Livestock contributes 40% of the worldwide estimation of agricultural yield [1]. It provides employment to nearly 1.3 billion people worldwide and directly helps the livings of 0.6 billion farmers in the developing countries [2]. Domestic cattle plays important role in agricultural economy of developing countries, its contribution goes beyond the direct production of milk and meat to skins, fiber, fertilizer and fuel production [3, 4].

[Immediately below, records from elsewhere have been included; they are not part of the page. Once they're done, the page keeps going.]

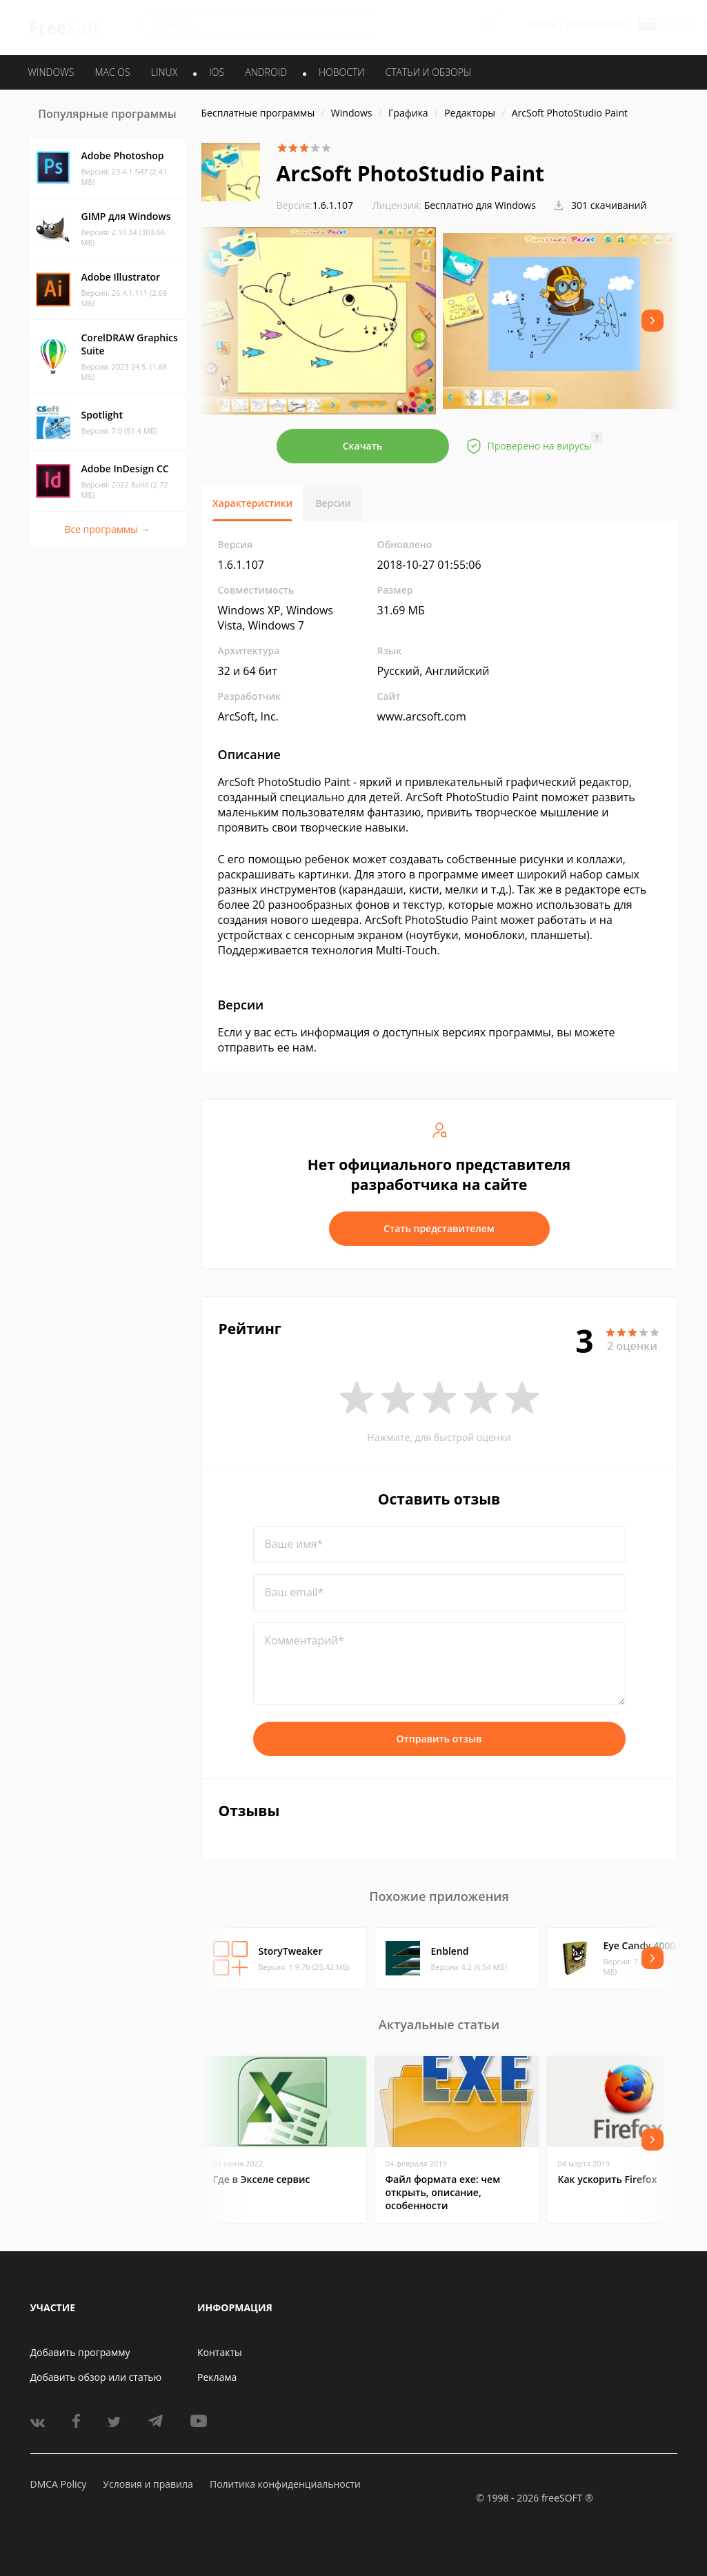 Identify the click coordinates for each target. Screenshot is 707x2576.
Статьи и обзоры (429, 72)
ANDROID (266, 72)
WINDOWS (51, 72)
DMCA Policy (58, 2484)
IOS (216, 72)
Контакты (219, 2352)
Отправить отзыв (439, 1738)
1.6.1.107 (315, 205)
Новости (341, 72)
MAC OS (112, 72)
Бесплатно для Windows (480, 205)
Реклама (217, 2377)
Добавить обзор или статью (96, 2377)
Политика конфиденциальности (285, 2484)
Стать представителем (439, 1228)
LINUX (164, 72)
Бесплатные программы (258, 112)
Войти (542, 25)
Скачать (363, 445)
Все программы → (107, 529)
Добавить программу (80, 2352)
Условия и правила (147, 2484)
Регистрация (596, 25) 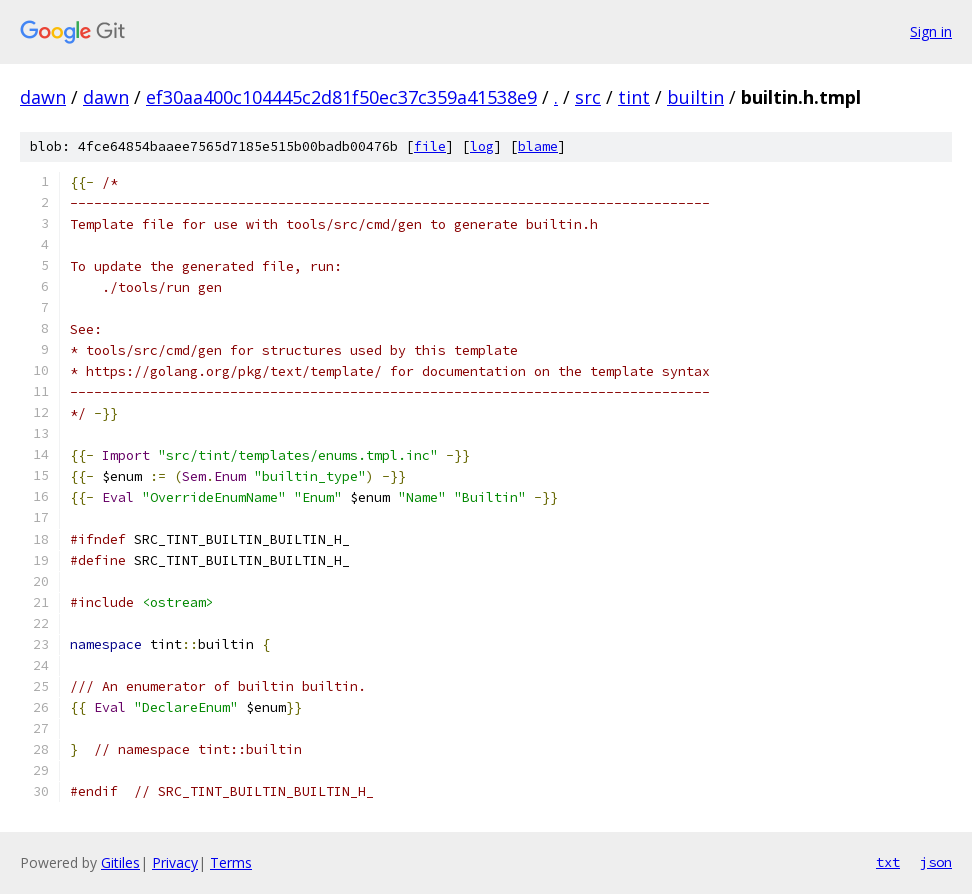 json (936, 862)
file (430, 146)
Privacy (175, 862)
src (588, 97)
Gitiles (120, 862)
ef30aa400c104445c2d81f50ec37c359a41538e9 (341, 97)
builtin (695, 97)
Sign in (931, 31)
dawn (43, 97)
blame (538, 146)
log (482, 146)
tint (634, 97)
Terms (231, 862)
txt (888, 862) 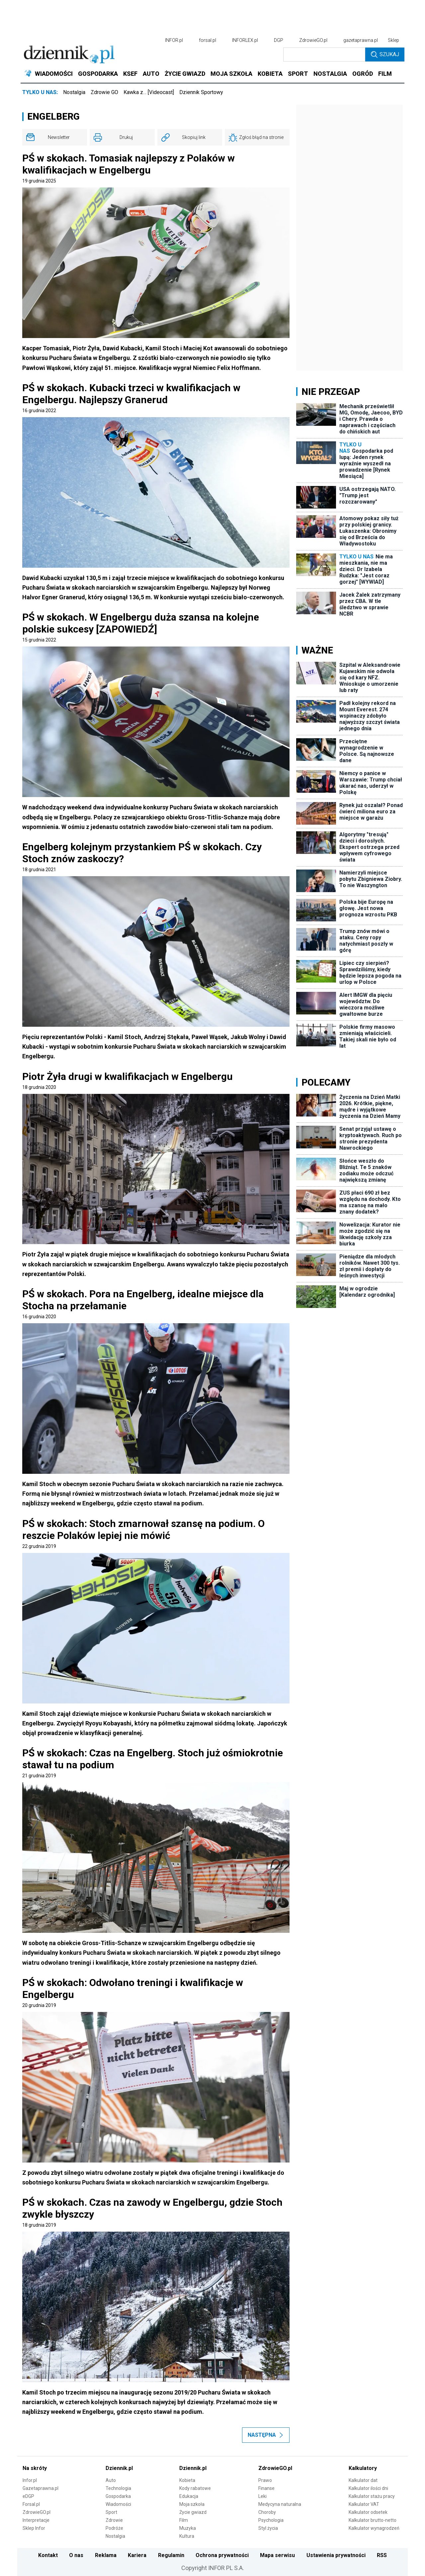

This study presented extensive genome analysis of eleven indigenous Pakistani cattle breeds following whole-genome resequencing using BGISEQ-500 sequencing platform. The selected low to medium coverage resequencing method lead to detection of 67,303,469 SNPs and 1,083,842 InDels in all studied cattle samples. The novel SNPs deposition to the dbSNP has considerably increased the number of indicine variants, which could play an important role towards the development of biased free SNP-array for genomic selection and genome-wide-association studies in indicine cattle. Coding and regulatory SNPs based genome comparison of five major and geographically diverse indicine breeds from Pakistan indicated that, the second best milking breed Red Sindhi is closely related to the best milking breed Sahiwal by sharing highest number of SNPs (173,344). On the other hand, the indicine breeds adapted to dry and extremely hot climate, Bhagnari and Tharparkar (white to gray coat color) shared highest number of SNPs (254,633). For all samples, variant function annotation revealed only 3,194 and 745 high impact (disruptive) SNPs and InDels, respectively. A total of 531 disruptive genes (256 genes harboring LoF SNPs and 275 harboring frame-shift) were used separately for GO enrichment analysis. The GO enrichment analysis revealed that most of the altered genes are significantly enriched in economically important biological processes, such as immune responses, heat tolerance, signaling pathways, cellular development and sensory perceptions. Therefore, this study provides baseline data for further research to reveal molecular mechanisms and identify potential genomic markers associated with economically important cattle traits for genomic selection (breeding), particularly in indicine breeds.